Untuk berjaga-jaga, aku memutuskan untuk mengantarnya sampai ke luar.

Di depan apartemen, ada satu mobil.

Aku melihat bentuk mobil yang belum pernah ku lihat sebelumnya. Aku tidak terlalu paham tentang mobil, tapi aku bisa mengenali bahwa itu adalah limusin.

Seorang sopir dengan pakaian yang sangat mencolok membuka pintu untuk senpai. Dia melangkah masuk ke dalam mobil dan melambai kecil ke arahku.  

"…Sungguh kaya ya, senpai."  

Aku menghela napas kecil saat melihat limusin itu menghilang ke dalam kegelapan malam.  

Hari terakhir Golden Week.  

Meskipun berakhir dengan tergesa-gesa, setidaknya lebih menyenangkan daripada menghabiskannya sendirian.  

Namun, aku tidak boleh salah paham.  

Jika aku berpikir bahwa aku bisa menjadi dekat dengan senpai, aku pasti akan menerima balasan yang sangat menyakitkan.  

Dunia yang aku dan dia tinggali sangat berbeda.  

Apa yang terjadi kali ini adalah keajaiban yang seperti meteor menghantam kepalaku, dan seharusnya tidak terjadi.  

Ku yakin bahwa hari ini adalah satu-satunya kesempatanku untuk berbicara langsung dengannya.  

Saat itu, aku benar-benar berpikir seperti itu.

Keesokan harinya.  

Meskipun Golden Week telah berakhir, malamku tidak berubah.  

Jam menunjukkan pukul delapan malam.  

Aku menggunakan layanan streaming video yang ku langgani untuk memilih film B-class.  

Di atas meja terdapat wiski, cola, dan keripik kentang. Ini adalah persiapan terbaik yang sempurna.  

"Baiklah..."  

Aku memutar film dan meraih botol wiski.  

Tiba-tiba, bel berbunyi, dan aku menoleh ke arah pintu masuk.  

"Siapa ya yang datang di jam segini...?"  

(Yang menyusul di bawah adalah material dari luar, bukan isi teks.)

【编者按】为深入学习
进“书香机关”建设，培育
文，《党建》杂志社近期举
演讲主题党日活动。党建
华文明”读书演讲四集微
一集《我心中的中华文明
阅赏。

Aku bisa saja berpura-pura tidak ada didalam rumah, tetapi karena kemarin aku cukup berisik, kemungkinan ada keluhan dari tetangga tidak bisa diabaikan. Jika itu benar, ku rasa adalah kewajiban untuk menanggapinya, jadi aku pergi ke pintu meskipun itu merepotkan.  

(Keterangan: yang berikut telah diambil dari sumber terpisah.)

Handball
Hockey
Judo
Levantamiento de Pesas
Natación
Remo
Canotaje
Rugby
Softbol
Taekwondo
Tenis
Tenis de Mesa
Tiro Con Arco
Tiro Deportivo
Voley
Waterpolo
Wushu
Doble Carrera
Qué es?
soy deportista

"Ya, ya, aku akan buka sekarang."  

Begitu aku membuka pintu, banyak tanda tanya memenuhi kepalaku.  

Di sana berdiri seorang wanita cantik dengan rambut pirang dan mata emas. Tennouji Akebi.  

Dia menyapa dengan ekspresi tanpa emosi yang selalu terlihat di universitas, "Selamat malam."  

"Bolehkah aku masuk?"  

"Eh? Ah, um... silakan."  

Kenapa dia ada di sini?  

...Ah, aku mengerti. Pasti dia melupakan sesuatu.  

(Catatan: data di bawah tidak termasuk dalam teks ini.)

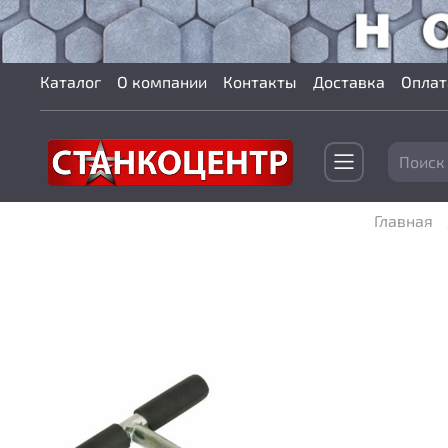
Каталог
О компании
Контакты
Доставка
Оплат
Главная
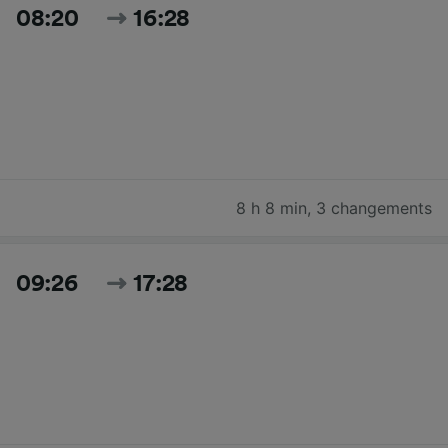
08:20
16:28
8 h 8 min
,
3 changements
09:26
17:28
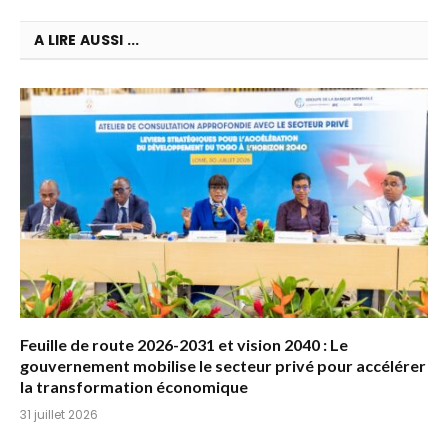
A LIRE AUSSI ...
Feuille de route 2026-2031 et vision 2040 : Le
gouvernement mobilise le secteur privé pour accélérer
la transformation économique
31 juillet 2026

"Jika itu ada sesuatu barang yang kelupaan, silakan cari saja sepuasnya. Aku juga akan ikut membantu."  

"Tidak, bukan itu..."  

Dengan sedikit gelisah, dia duduk di sofa dan mengambil napas dalam-dalam.  

Aroma manis dan segar menyebar di seluruh ruangan.  

Beberapa detik kemudian, dia akhirnya mengangkat wajahnya. Matanya berkedip, dan wajahnya yang kaku tidak bergerak sedikit pun, tetapi pipinya memerah sedikit.  

"Aku—"  

Aku lupa menekan tombol berhenti, dan filmnya terus berjalan.  

Pria yang berperan sebagai korban meledak dengan suara yang sangat keras.

"Aku telah jatuh cinta pada Itomori-kun."

".................. Ha?"  

"Jadi, aku jatuh cinta pada Itomori-kun."  

Dia mengulangi kalimat yang sama, tetapi otakku menolak untuk mengerti.  

Di dalam kepalaku, alam semesta terbentang, dan kesadaranku melayang entah ke mana.  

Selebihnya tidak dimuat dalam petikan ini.